Que texto sensacional! Vou arquivar aqui para enviar para as pessoas do meu entorno que perpetuam esse discurso. E trilhei também um longo caminho como ovo-lacto e, hoje em dia, tenho absoluta convicção de que o tornar-se vegana é muito, muito mais fácil do que eu imaginava. Mas cada um tem seu processo, como você bem disse.
Era isso que eu gostaria que as pessoas entendessem: que, pra maior parte das pessoas, imaginar o veganismo é muito mais difícil do que praticá-lo.
Eu amei essa versão estendida deste texto que me fez acordar pro veganismo. Fui vegetariana por 6 anos antes de me tornar vegana, e devo dizer que esse texto realmente cumpriu seu propósito: parei de ficar dizendo essa ladainha de que comia queijo por falta de opção.
Desde que virei vegana devo dizer que não fez tanta diferença no quesito “falta de opção”, porque eu já estava acostumada a ir nos lugares e não ter nada nem vegetariano. Percebi que não fez tanta diferença na minha vida abrir mão dos laticínios e ovos (os outros âmbitos do veganismo eu já abraçava), exceto a certeza de estar sendo mais coerente com a minha ética.

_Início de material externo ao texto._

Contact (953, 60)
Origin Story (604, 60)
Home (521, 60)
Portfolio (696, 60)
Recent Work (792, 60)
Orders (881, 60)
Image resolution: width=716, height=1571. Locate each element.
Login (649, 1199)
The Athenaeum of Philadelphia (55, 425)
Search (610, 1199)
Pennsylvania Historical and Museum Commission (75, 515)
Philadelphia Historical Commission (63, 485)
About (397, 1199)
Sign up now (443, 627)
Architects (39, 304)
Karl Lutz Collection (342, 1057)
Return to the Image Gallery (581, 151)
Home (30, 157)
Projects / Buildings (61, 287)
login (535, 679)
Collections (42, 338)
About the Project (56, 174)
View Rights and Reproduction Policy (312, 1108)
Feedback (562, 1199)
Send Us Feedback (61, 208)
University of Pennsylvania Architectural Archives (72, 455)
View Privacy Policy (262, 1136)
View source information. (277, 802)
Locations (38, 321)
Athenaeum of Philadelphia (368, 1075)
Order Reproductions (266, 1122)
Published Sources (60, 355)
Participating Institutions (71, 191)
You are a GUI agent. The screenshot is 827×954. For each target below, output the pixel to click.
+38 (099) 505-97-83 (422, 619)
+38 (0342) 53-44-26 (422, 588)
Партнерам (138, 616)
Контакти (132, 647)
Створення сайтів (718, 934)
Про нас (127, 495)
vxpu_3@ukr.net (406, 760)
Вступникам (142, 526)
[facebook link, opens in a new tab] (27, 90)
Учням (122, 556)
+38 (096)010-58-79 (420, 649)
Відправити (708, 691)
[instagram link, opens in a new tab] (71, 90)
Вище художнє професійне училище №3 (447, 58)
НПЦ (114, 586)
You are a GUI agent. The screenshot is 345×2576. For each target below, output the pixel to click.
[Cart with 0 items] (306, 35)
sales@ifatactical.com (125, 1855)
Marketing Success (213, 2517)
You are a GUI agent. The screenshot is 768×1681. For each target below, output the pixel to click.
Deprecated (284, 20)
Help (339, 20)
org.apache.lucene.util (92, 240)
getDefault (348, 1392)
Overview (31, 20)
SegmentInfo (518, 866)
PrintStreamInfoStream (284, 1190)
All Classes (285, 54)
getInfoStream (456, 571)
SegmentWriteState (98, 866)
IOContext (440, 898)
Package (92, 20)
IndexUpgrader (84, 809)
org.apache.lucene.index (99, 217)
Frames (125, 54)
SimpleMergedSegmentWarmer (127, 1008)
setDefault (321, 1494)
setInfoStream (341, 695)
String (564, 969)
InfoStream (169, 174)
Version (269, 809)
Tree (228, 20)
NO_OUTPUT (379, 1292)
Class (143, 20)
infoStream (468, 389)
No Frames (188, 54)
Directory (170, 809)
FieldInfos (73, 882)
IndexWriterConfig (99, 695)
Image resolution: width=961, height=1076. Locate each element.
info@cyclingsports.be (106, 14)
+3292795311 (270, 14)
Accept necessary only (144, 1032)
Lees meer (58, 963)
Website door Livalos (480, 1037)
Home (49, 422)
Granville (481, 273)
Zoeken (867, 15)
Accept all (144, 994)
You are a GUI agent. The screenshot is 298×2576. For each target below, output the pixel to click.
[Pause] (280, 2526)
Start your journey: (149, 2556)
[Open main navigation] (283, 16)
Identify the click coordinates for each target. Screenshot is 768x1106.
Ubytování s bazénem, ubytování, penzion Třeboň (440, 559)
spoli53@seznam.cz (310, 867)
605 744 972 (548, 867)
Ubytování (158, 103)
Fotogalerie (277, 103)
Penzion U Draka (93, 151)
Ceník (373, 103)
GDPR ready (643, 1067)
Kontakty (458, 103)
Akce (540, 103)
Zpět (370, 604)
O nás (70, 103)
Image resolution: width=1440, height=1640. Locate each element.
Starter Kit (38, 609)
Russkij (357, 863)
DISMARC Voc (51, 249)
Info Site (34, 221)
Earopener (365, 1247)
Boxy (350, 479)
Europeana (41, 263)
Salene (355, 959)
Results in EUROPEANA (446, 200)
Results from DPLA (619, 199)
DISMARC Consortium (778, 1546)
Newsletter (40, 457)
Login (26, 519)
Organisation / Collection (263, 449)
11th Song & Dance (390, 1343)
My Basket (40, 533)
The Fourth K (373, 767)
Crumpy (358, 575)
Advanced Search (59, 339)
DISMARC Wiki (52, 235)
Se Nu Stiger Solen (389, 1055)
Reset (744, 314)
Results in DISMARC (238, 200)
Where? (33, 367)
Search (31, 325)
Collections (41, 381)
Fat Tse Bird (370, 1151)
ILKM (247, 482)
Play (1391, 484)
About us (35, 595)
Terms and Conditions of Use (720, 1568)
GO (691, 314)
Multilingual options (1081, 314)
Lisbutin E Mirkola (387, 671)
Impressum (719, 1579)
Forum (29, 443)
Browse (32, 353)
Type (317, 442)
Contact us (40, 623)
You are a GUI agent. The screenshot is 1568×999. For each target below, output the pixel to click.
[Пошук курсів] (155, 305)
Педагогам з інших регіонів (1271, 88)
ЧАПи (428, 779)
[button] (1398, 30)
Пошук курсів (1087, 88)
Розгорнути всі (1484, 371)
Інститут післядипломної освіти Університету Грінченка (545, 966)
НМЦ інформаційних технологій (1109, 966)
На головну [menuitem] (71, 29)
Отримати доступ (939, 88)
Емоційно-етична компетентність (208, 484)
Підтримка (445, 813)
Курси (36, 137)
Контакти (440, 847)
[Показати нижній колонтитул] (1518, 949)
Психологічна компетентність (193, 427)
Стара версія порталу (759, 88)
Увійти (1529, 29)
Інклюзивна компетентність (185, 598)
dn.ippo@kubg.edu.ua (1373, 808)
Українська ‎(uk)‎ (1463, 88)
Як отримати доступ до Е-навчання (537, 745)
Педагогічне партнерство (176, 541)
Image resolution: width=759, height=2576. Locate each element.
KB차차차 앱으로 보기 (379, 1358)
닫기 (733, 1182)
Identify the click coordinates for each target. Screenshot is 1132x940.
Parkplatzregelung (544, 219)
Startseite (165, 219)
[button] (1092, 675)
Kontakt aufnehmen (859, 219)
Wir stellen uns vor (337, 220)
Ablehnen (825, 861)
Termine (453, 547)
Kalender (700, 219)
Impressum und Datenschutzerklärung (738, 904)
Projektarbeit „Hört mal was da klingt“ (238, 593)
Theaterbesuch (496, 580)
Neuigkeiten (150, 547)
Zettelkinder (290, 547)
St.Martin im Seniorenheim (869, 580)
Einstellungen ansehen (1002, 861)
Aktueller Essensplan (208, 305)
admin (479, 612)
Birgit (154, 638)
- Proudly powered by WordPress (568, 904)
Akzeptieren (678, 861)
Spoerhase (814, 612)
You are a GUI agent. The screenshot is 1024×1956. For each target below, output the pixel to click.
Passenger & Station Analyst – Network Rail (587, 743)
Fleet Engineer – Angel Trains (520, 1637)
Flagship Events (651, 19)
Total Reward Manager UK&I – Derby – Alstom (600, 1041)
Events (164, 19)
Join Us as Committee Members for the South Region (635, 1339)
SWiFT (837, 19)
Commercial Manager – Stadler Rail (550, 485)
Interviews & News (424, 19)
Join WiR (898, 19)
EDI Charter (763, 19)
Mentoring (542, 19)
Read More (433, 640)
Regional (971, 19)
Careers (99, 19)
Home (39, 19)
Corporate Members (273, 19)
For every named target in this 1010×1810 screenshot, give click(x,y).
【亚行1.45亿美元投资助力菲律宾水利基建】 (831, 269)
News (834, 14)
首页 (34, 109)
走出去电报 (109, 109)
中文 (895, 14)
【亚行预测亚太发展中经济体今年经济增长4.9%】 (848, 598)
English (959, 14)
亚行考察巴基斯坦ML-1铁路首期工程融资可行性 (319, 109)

Infelizmente eu fiz a bobeira de não salvar todos os textos que eu publiquei no IG, mas tenho alguns fragmentos aqui e vou trabalhá-los pra ir trazendo aqui pro blog. Tanto conteúdo importante que se perdeu 🙁
Nao se perdeu nao sandra, por graças ao que quer que seja vc aind ata vivinha da silva pra continuar nos inspirando
Sandra e sua assertividade.
Direto ao ponto sem rodeios.
Tu é demais. ✊
Sandra, grata.
queria sentar para conversar com você.
tantos assuntos.
às vezes ouço seus podcasts dirigindo na estrada. fico fazendo perguntas sozinha com vontade de refletir sobre várias coisas. é muito bom perceber como todos estes temas que você traz (do veganismo, da não-monogamia, da luta contra as opressões etc), e que também são caros pra mim, por mais complexos que pareçam, na verdade se entrelaçam na numa base simples, composta pelo amor, a ética, a consciência e a prática destas coisas.
saber que alguém, em algum lugar do mundo, está se dedicando com tanto afinco para se repensar e entregar o seu melhor nestes aspectos, é uma inspiração, que faz emergir uma força semelhante dentro de nós.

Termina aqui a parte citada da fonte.